If you could name your favorite feature of LabOne®, what would it be, and why?

I am personally a big fan of the API Log. It is a small feat, but it makes the automatization of the experimental sequence and of data acquisition straightforward. With other instruments, I spent several hours scrolling through the API manuals looking for the necessary command line that needs to be prompted to configure some instrument settings. Thanks to the API Log, controlling the experiment from Python is almost just a matter of copy-paste. I believe this feature also lowers the barrier for students who want to learn how to remotely interface and control experiments with a computer. This soft skill is becoming increasingly valuable, especially given the growing complexity of experiments in the quantum engineering era.

During your experience with our options, which is the most valuable or powerful one you tried, and why?

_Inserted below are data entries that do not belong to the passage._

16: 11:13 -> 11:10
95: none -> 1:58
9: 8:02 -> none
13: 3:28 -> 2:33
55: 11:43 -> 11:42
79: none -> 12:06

All experiments with levitated nanoparticles require many control systems, from PPLs tracking the motional frequencies of the nanoparticle, to the PI controllers that lock our optical interferometers or stabilize the laser power and frequency. We often use an MFLI supplemented with the Quad PID/PLL Controller Option to take care of most high performance active feedback loops. The fully reconfigurable settings of the loops make them a versatile, dial-in version of analogic controllers. When combined with the digitizer option, and with four demodulators, this enables both control of the experiment and the acquisition of data using a single instrument. Moreover, using the multi-device sync option built into the Zurich Instruments lock-in amplifiers, such an approach is scalable to more elaborate setups, where large numbers of inputs, outputs and control signals are needed.

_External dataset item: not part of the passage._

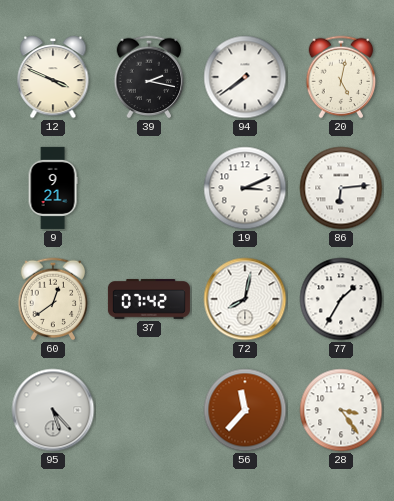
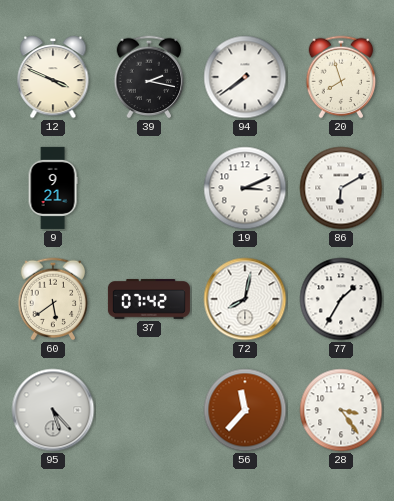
20: 5:02 -> 7:57
86: 6:14 -> 6:10
60: 12:39 -> 5:39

What would you recommend to young researchers nowadays?

I don’t feel like I have some grand recommendation or inspirational message. What made me enjoy these years was mostly the beautiful people I met along the way. Both from a human point of view and because of all the things I learned from them. I think the academic world presents several criticalities, yet it still tries to foster a cultural and intellectual melting pot that I very much enjoy. I strongly believe in a collaborative approach to research, which I consider essential when facing challenging scientific endeavors.